STUDY MATERIAL START

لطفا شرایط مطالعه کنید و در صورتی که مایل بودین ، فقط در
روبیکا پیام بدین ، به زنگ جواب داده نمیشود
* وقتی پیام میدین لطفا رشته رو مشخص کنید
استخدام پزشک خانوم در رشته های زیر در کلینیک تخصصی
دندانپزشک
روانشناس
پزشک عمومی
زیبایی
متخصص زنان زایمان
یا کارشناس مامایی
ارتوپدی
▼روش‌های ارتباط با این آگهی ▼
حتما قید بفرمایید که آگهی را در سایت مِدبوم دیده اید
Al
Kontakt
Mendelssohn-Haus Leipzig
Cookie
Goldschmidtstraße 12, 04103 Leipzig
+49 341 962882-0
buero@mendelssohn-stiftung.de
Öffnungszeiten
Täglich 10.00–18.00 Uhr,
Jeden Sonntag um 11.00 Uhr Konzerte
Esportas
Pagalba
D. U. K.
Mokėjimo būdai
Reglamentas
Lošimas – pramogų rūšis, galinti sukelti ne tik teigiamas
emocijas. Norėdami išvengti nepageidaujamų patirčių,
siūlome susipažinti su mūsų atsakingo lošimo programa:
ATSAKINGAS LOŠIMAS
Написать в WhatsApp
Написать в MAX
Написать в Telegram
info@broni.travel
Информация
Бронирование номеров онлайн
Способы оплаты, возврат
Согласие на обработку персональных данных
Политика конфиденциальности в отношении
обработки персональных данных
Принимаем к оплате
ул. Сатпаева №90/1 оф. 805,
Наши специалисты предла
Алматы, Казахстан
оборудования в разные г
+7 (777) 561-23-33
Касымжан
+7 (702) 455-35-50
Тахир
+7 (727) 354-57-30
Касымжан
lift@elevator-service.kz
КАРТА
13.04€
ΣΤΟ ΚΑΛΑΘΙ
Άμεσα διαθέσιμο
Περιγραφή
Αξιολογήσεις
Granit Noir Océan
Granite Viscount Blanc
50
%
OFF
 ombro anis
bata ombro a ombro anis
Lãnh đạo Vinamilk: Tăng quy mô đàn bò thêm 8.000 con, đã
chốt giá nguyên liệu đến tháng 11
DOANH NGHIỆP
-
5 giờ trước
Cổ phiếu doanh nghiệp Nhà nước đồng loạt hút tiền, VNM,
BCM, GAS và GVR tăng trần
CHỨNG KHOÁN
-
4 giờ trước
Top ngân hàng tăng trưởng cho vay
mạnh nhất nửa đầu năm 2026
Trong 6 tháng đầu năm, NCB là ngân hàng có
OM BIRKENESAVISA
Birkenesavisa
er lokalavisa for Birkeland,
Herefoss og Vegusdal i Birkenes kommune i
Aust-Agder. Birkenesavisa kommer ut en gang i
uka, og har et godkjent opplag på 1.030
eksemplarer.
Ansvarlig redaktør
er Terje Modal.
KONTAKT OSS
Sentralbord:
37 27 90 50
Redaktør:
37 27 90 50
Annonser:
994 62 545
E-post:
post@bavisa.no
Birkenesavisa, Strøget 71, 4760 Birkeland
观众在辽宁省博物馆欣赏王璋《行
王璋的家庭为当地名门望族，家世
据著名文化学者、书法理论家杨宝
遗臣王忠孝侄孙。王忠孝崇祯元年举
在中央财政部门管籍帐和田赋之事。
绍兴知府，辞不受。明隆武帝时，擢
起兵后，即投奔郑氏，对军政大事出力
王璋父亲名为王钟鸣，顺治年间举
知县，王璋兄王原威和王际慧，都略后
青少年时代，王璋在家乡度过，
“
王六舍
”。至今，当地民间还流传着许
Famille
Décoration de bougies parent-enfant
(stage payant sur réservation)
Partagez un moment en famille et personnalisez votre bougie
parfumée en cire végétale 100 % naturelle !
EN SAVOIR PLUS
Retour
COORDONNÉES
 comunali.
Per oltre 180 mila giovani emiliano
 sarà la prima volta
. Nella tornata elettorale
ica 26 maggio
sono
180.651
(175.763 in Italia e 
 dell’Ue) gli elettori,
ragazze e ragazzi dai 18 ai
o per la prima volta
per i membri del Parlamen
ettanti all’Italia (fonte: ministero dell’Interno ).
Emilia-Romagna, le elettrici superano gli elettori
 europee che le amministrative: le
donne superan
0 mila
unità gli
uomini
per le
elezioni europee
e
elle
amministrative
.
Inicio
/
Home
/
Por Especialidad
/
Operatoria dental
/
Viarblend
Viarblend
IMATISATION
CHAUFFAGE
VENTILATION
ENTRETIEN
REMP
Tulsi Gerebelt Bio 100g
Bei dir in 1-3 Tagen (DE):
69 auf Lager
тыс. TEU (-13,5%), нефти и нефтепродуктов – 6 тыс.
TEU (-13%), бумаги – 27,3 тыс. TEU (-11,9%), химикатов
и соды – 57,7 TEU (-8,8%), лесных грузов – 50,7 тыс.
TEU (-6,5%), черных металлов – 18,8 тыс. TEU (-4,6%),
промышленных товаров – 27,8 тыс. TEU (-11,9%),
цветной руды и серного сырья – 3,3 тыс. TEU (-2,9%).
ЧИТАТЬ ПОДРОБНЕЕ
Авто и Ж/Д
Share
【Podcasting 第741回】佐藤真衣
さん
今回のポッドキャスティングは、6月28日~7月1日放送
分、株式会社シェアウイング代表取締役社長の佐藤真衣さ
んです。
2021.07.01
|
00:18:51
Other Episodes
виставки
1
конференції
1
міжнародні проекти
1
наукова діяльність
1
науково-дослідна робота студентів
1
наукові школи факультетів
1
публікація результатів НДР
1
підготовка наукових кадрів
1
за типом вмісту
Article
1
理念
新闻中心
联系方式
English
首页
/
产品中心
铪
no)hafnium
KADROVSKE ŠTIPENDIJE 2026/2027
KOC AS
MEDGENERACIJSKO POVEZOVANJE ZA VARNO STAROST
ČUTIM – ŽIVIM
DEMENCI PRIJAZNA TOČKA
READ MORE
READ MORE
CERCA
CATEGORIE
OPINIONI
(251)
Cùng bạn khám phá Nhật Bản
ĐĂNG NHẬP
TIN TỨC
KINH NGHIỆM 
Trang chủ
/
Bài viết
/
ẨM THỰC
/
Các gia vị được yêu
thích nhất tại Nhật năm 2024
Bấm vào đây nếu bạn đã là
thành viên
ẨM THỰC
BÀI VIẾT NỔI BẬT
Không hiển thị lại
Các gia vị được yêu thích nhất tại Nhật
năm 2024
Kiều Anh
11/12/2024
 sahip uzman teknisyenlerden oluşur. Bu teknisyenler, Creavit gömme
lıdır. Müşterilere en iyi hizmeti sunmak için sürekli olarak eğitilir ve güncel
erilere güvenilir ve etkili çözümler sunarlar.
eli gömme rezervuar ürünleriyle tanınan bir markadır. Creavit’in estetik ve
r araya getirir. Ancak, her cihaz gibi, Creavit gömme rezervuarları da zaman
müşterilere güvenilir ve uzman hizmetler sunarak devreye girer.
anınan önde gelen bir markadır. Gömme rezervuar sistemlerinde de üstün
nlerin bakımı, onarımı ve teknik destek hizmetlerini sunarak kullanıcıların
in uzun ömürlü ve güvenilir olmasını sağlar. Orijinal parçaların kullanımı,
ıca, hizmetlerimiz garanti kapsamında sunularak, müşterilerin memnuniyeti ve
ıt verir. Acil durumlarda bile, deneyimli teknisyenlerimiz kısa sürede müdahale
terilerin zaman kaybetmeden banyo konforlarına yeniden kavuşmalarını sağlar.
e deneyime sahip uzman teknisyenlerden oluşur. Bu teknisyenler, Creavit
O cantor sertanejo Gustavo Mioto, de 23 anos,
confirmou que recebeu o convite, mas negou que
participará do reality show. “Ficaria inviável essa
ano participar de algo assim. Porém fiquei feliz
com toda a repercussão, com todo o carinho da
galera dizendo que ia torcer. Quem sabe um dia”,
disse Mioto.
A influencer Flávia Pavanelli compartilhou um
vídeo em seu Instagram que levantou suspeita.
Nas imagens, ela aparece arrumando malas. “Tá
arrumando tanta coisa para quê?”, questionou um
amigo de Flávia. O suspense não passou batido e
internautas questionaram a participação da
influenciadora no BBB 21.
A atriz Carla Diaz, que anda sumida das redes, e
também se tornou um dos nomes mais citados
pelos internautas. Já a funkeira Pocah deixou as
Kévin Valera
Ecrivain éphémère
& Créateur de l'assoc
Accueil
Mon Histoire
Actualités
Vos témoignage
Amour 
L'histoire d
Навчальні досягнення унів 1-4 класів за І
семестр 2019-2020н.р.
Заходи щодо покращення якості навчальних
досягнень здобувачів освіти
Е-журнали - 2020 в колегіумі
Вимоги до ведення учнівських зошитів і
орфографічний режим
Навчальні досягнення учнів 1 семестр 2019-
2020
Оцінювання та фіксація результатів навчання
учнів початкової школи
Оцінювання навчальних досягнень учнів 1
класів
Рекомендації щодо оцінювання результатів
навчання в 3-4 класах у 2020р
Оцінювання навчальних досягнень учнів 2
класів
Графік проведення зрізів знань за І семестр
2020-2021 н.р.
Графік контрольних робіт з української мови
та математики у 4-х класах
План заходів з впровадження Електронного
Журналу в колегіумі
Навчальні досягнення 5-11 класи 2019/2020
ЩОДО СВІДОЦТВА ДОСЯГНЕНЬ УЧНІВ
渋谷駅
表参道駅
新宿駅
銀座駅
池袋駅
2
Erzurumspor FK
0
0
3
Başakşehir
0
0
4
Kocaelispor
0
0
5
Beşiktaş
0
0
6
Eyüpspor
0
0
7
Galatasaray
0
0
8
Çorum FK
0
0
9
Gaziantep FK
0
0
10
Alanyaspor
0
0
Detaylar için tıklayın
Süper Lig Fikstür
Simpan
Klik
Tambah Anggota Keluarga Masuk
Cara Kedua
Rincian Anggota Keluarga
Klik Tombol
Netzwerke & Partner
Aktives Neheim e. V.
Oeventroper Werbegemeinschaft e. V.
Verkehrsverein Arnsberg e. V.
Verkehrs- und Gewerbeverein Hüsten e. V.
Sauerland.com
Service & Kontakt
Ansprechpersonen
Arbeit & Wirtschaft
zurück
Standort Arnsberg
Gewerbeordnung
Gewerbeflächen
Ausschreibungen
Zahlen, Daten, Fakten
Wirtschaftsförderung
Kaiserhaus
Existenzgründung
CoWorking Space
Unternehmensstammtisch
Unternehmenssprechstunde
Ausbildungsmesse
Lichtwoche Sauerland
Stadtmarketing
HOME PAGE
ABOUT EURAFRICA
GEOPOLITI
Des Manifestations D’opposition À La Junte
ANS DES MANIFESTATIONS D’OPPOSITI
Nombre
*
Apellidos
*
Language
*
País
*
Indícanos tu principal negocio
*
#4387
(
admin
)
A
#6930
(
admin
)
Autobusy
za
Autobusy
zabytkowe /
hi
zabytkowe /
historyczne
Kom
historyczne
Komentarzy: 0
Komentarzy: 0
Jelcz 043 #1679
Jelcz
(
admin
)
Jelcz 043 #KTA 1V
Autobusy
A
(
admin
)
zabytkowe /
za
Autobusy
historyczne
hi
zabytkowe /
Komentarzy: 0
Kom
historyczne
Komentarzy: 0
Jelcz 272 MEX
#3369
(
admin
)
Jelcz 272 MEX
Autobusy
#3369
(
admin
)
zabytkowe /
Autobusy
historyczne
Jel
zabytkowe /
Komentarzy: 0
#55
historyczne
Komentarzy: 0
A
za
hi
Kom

STUDY MATERIAL END

TASK STATEMENT: Starting from the first line of the records above, retype each line exactly up to and including the one that contains "ул. Сатпаева №90/1", and nothing more.

RESPONSE TO THIS EXERCISE:
لطفا شرایط مطالعه کنید و در صورتی که مایل بودین ، فقط در
روبیکا پیام بدین ، به زنگ جواب داده نمیشود
* وقتی پیام میدین لطفا رشته رو مشخص کنید
استخدام پزشک خانوم در رشته های زیر در کلینیک تخصصی
دندانپزشک
روانشناس
پزشک عمومی
زیبایی
متخصص زنان زایمان
یا کارشناس مامایی
ارتوپدی
▼روش‌های ارتباط با این آگهی ▼
حتما قید بفرمایید که آگهی را در سایت مِدبوم دیده اید
Al
Kontakt
Mendelssohn-Haus Leipzig
Cookie
Goldschmidtstraße 12, 04103 Leipzig
+49 341 962882-0
buero@mendelssohn-stiftung.de
Öffnungszeiten
Täglich 10.00–18.00 Uhr,
Jeden Sonntag um 11.00 Uhr Konzerte
Esportas
Pagalba
D. U. K.
Mokėjimo būdai
Reglamentas
Lošimas – pramogų rūšis, galinti sukelti ne tik teigiamas
emocijas. Norėdami išvengti nepageidaujamų patirčių,
siūlome susipažinti su mūsų atsakingo lošimo programa:
ATSAKINGAS LOŠIMAS
Написать в WhatsApp
Написать в MAX
Написать в Telegram
info@broni.travel
Информация
Бронирование номеров онлайн
Способы оплаты, возврат
Согласие на обработку персональных данных
Политика конфиденциальности в отношении
обработки персональных данных
Принимаем к оплате
ул. Сатпаева №90/1 оф. 805,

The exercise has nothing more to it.